KR100849316B1 - Method of improvement of isup call release processing - Google Patents

Abstract

end. FIELD OF THE INVENTION

The present invention relates to common line signaling processing used between network devices, and more particularly, to a relay line recovery method in an ISD user area.

I. The technical problem to be solved by the invention

It is an object of the present invention to provide a method for enabling efficient relay line use.

All. Summary of Solution of the Invention

The present invention provides a process in which a terminating network device that has transmitted a call release completion message to an originating network device transitions and manages a relay line state into a standby-idle state, and when the predetermined time elapses from the standby-idle state, the relay line state is " idle " We propose a relay line recovery procedure processing method characterized by a process of transitioning to a state.

la. Important uses of the invention

It is used for relay line recovery between network devices.

Network devices, trunk lines, recovery

Description

How to improve the recovery process of ISU Youth relay call {METHOD OF IMPROVEMENT OF ISUP CALL RELEASE PROCESSING}             

BRIEF DESCRIPTION OF THE DRAWINGS Fig. 1 is a diagram showing the signal flow in the procedure of restoring the IS-IP between exchanges.

2 is a diagram illustrating a signal flow between switching stations according to the prior art;

3 is a diagram in accordance with the present invention, illustrating signal flow between exchanges;

4 is a diagram showing an embodiment of the present invention in more detail, showing the signal flow between exchanges.

The present invention relates to common line signaling processing used between network devices, and more particularly, to a relay line recovery method in an ISD user area.

The network device refers to a mobile switching center (MSC), a voice mailing system (VMS), an inter working function (IWF), and the like. In addition, ISDN (Integrated Service Digital Network), or integrated telecommunications network, is digitalized in both transmission and exchange, so that users can use a wide range of services, including telephone and non-vision services, by one subscriber line. It is an information network.

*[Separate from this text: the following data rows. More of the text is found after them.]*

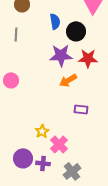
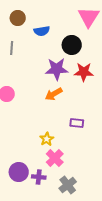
blue semicircle: (55, 21) -> (42, 31), moved, turned 91
orange arrow: (68, 80) -> (54, 94), moved
yellow star: (42, 131) -> (47, 139), moved

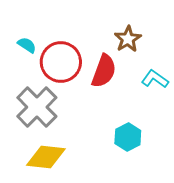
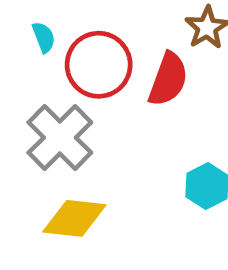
cyan semicircle: (27, 45) -> (44, 37), turned 36

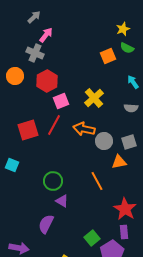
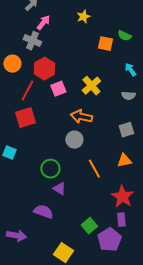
yellow star: (123, 29) -> (83, 17), moved
orange square: (108, 56) -> (105, 44), turned 35
red line: (54, 125) -> (27, 91), moved
gray circle: (104, 141) -> (74, 140), moved
orange triangle: (119, 162) -> (124, 161), moved
purple semicircle: (46, 224) -> (43, 212), turned 84

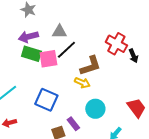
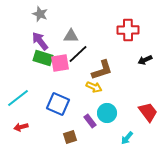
purple arrow: (28, 37) -> (40, 41), turned 66
red cross: (116, 44) -> (128, 30), moved, turned -30
black arrow: (133, 56) -> (145, 60), turned 88
purple rectangle: (73, 124) -> (90, 121), moved

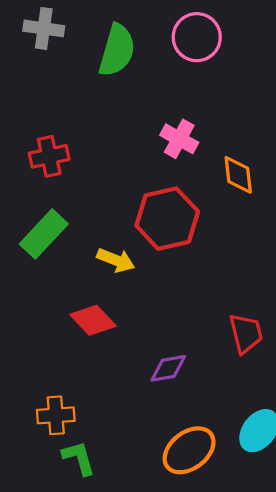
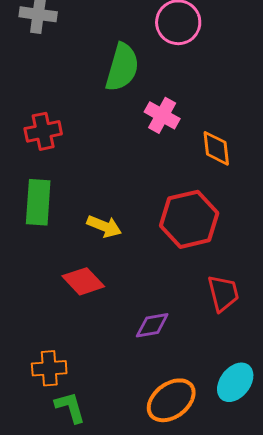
green semicircle: (117, 50) -> (122, 67), moved
red hexagon: (167, 219) -> (189, 219), moved
green rectangle: (44, 234) -> (38, 202), turned -39

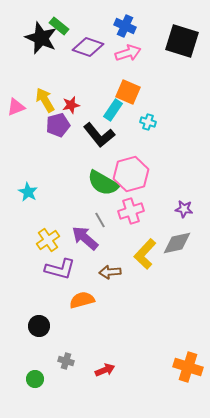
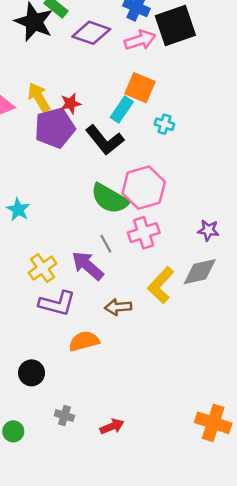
black square: (182, 41) -> (175, 25), moved, turned -36
purple pentagon: (58, 125) -> (55, 128), size x1.4
green circle: (35, 379) -> (13, 431), moved

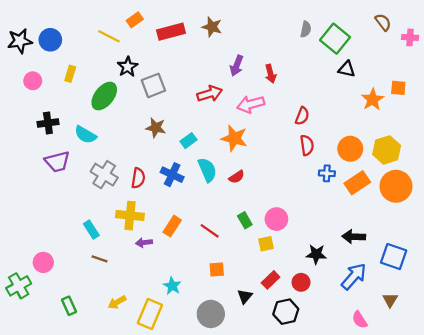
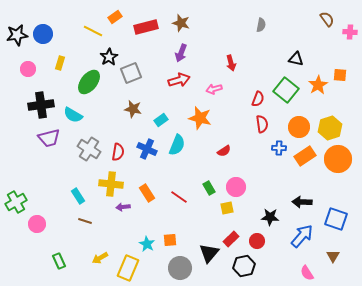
green square: (335, 39) -> (286, 90), moved
purple arrow: (237, 66) -> (181, 53), moved
pink arrow: (251, 104) -> (214, 89), size x0.7
black cross: (48, 123) -> (41, 105), size x1.4
cyan semicircle: (207, 170) -> (177, 145), turned 45
red semicircle: (237, 177) -> (224, 151), moved
orange rectangle: (172, 226) -> (147, 193), turned -66
orange square: (217, 269) -> (170, 240), moved
green cross: (19, 286) -> (16, 202), moved
black triangle: (245, 296) -> (209, 253), size x1.5

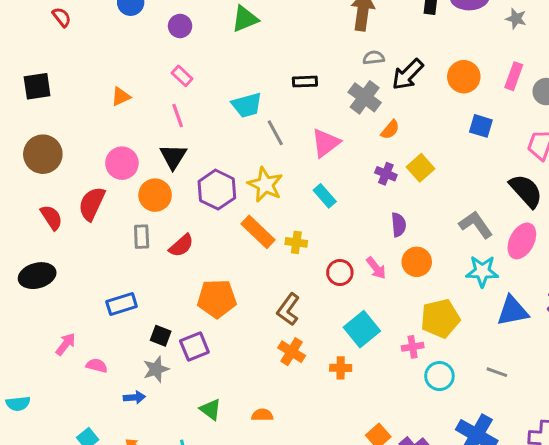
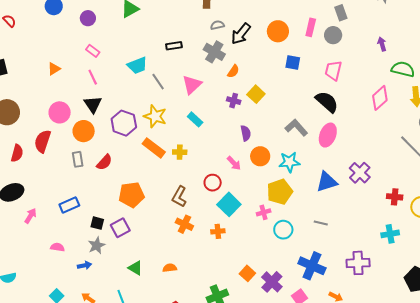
red semicircle: (51, 217) -> (17, 153), turned 54
cyan star: (482, 271) -> (289, 162), moved
red circle: (340, 273) -> (213, 183), moved
pink arrow: (66, 344) -> (30, 216), moved

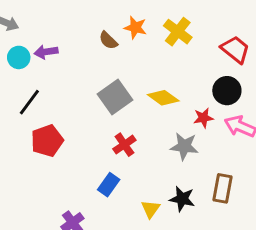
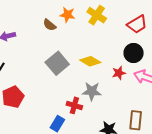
red trapezoid: (235, 49) -> (137, 24), turned 115
red cross: (124, 145) -> (74, 105), moved, turned -35
gray star: (184, 146) -> (92, 91), moved

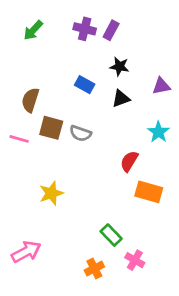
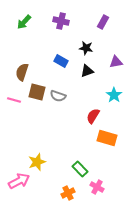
purple rectangle: (111, 30) -> (103, 22), moved
yellow star: (51, 193) -> (37, 162), moved

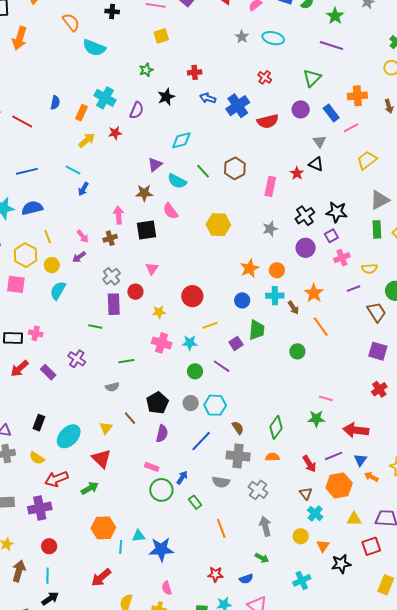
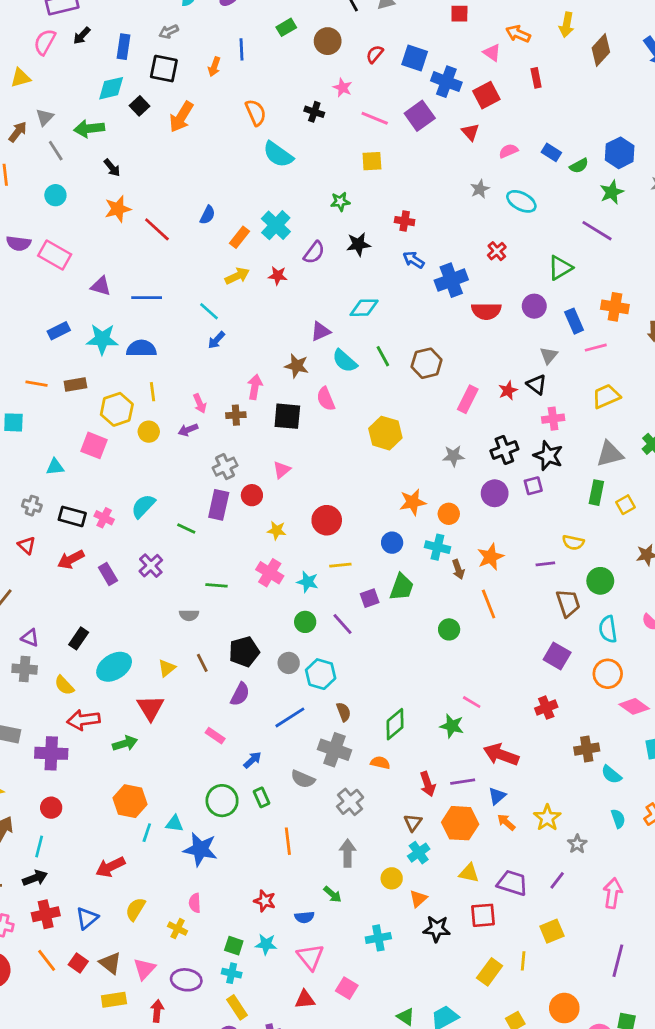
pink cross: (342, 258) -> (553, 419), moved
cyan semicircle: (58, 291) -> (143, 506), moved
green circle: (161, 490) -> (222, 801), moved

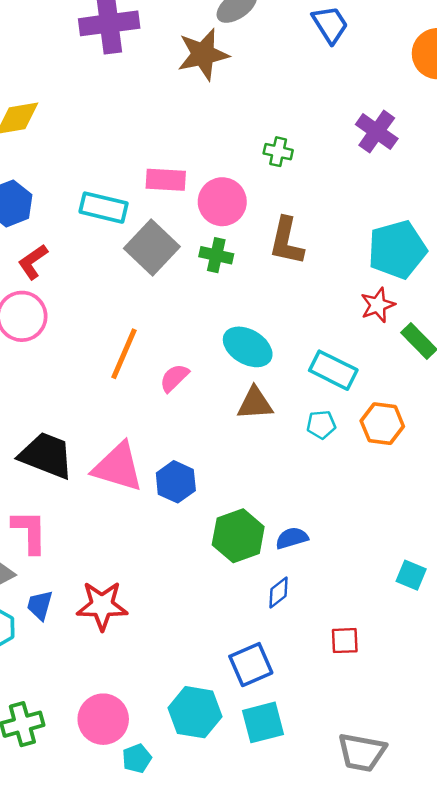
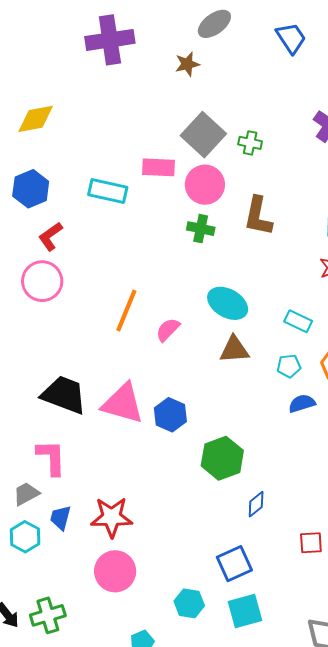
brown star: (203, 54) -> (187, 64), size x0.6
gray square: (152, 247) -> (203, 135), moved
cyan rectangle: (333, 370) -> (298, 321), size x0.7
blue semicircle: (292, 538) -> (302, 403), moved
cyan hexagon: (195, 712) -> (189, 603), size x0.7
pink circle: (103, 719) -> (115, 571), moved

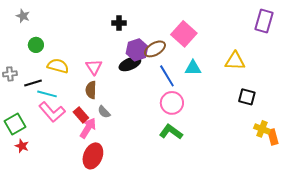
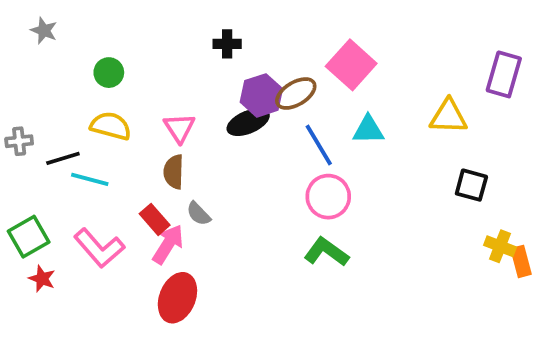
purple rectangle: (264, 21) -> (504, 74), moved
green circle: (36, 45) -> (109, 73), moved
pink L-shape: (52, 112) -> (99, 248), moved

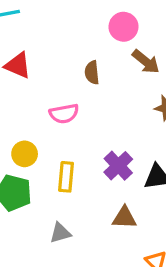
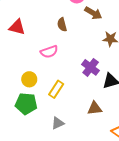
purple cross: (118, 166) -> (91, 67), moved
yellow rectangle: (66, 177) -> (56, 89), turned 36

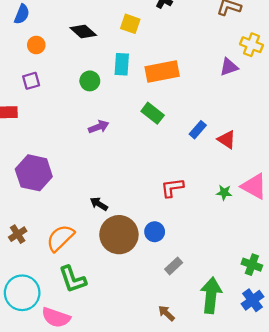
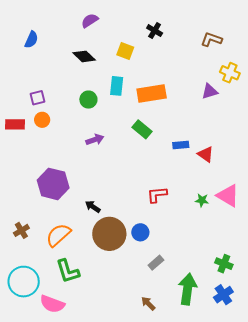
orange circle: (36, 45) -> (42, 120), moved
blue rectangle: (198, 130) -> (181, 145), turned 42
purple hexagon: (34, 173) -> (53, 184), moved

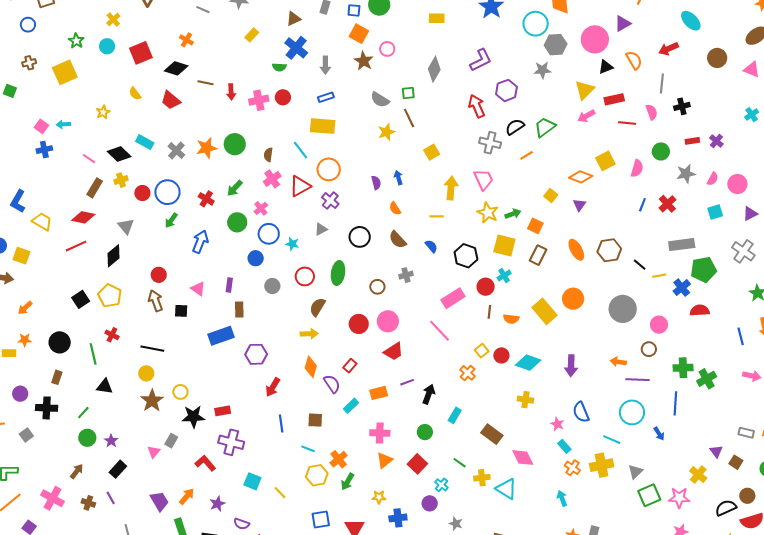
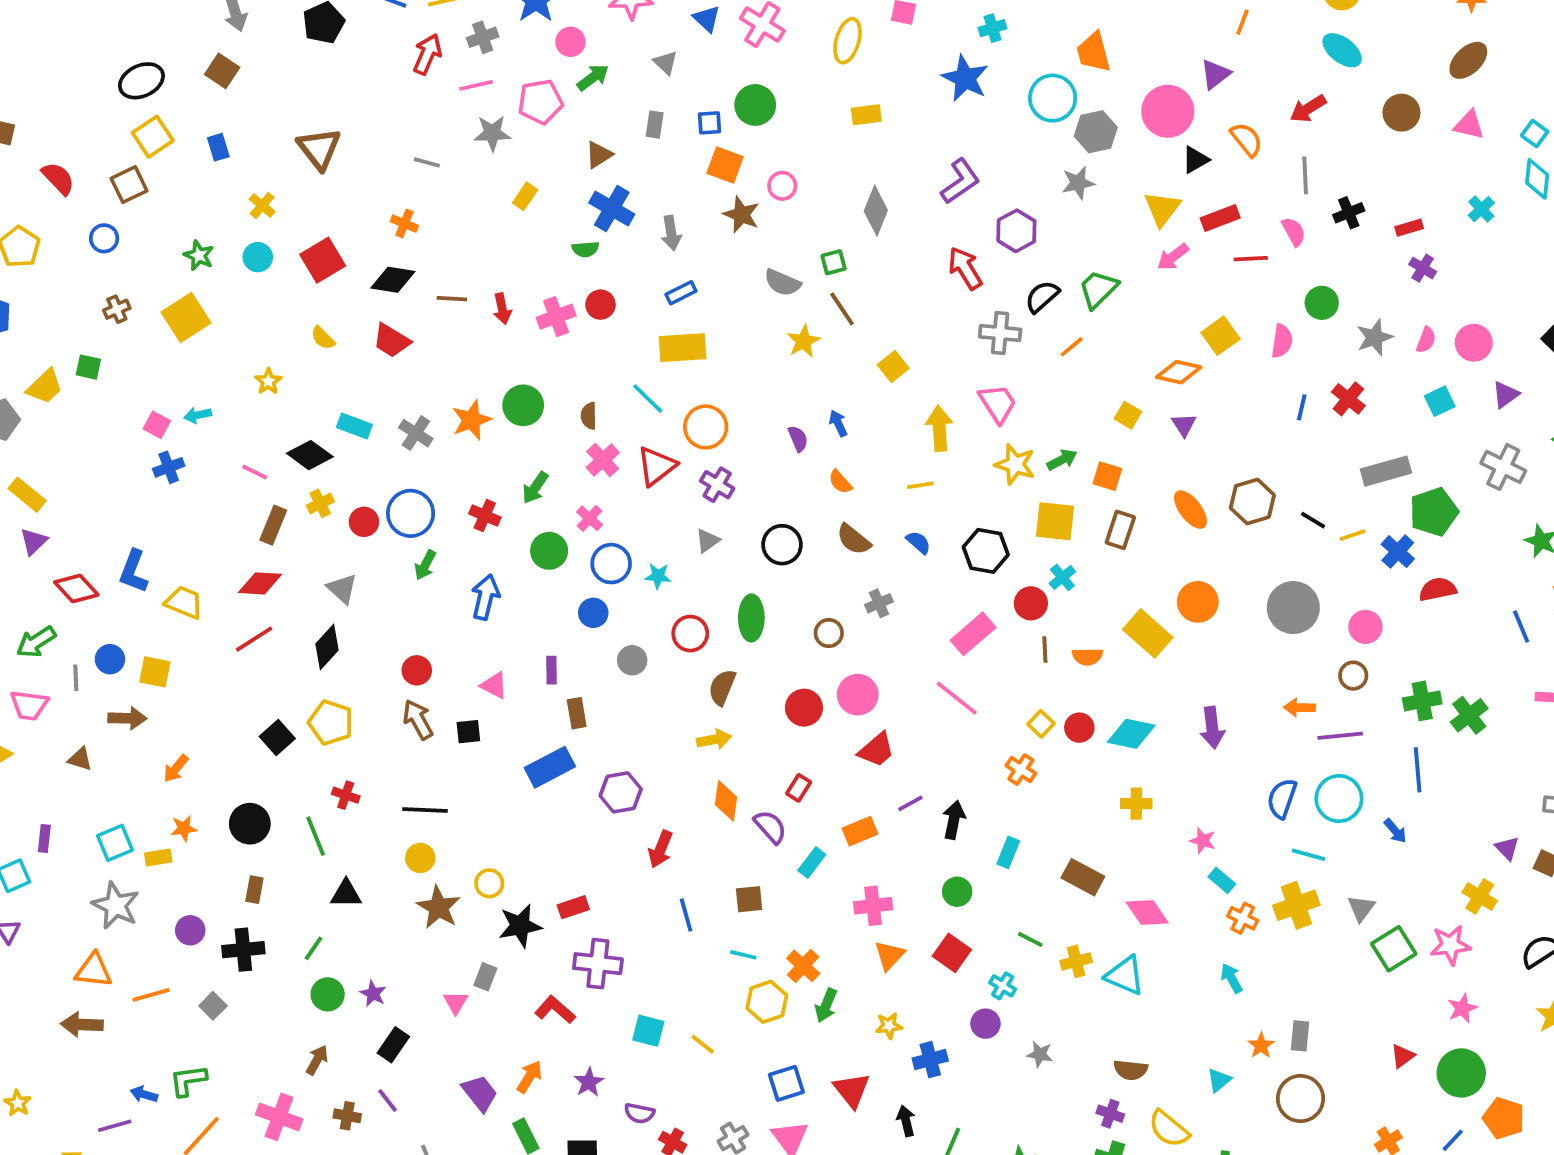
red rectangle: (692, 141) -> (1409, 228), moved
blue semicircle: (581, 412) -> (1282, 799), moved, turned 50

The most basic technology for enabling comprehensive information communication is to set up a standard multi-purpose interface at the responsibility threshold of the network and the terminal.

Here, the switching center among the network devices will be described.

Fig. 1 shows the signal flow in the IS-IP recovery process between exchanges.

The ISSUP (ISdn User Part) refers to a user unit of ISD. A A switching center (MSC-A) 100 shown in FIG. 1 is an originating exchange station that makes a call, and a B switching center (MSC-B) 120 is a terminating exchange station that calls a call originated by the originating exchange station.

Meanwhile, the STP 110 may refer to a signal relay station or a function of relaying and exchanging signal messages in a common line signaling method of ITU-T. The signal relay point 110 also has a function of notifying the cover station of the telephone signal message and notifying the other station when the signal relay is impossible. In the common line signaling system, the signal link for switching control is provided separately from the circuit line group. Since it is uneconomical to establish an independent signal link between stations with a small number of circuits, the switching station relaying signals when the signal link is used as a bypass path and shared with other stations is called a signal relay point 110. That is, the signal relay point 110 may be referred to as a kind of switching station.                         

 In step 1) of FIG. 1, the originating exchange station 100 transmits an initial address message (IAM) for call setup to the terminating exchange station 120. The transmitted message is transmitted via the signal relay point 110, and both the relay lines of the source switching center 100 and the destination switching center 120 are managed in a "setting" state. In step 2), the destination switching center 120 transmits an address complete message (ACM) to the calling switching center 100 in response to the initial address message when the status of the called subscriber is idle. At this time, the relay line state is managed in a "busy" state for both exchanges. When the called subscriber hooks off in step 3), the recipient switching station 120 transmits an ANSwer message (ANM) to the calling switching center 100. In step 4), the call state between subscribers is maintained after the response message processing. In step 5), when the calling subscriber recovers, the calling exchange 100 transmits a release message (REL; Release Message) to the called exchange 120. The release message is transmitted via the signal relay point 110, and the relay line of the source switching center 100 is managed in a "released" state. The terminating exchange station 120 receiving the release message transmits a release complete message (ReLease Complete Message) as a response thereto in step 6) and manages the relay line in an "idle" state. The originating exchange 100 receives the release complete message and also manages the relay line in an "idle" state.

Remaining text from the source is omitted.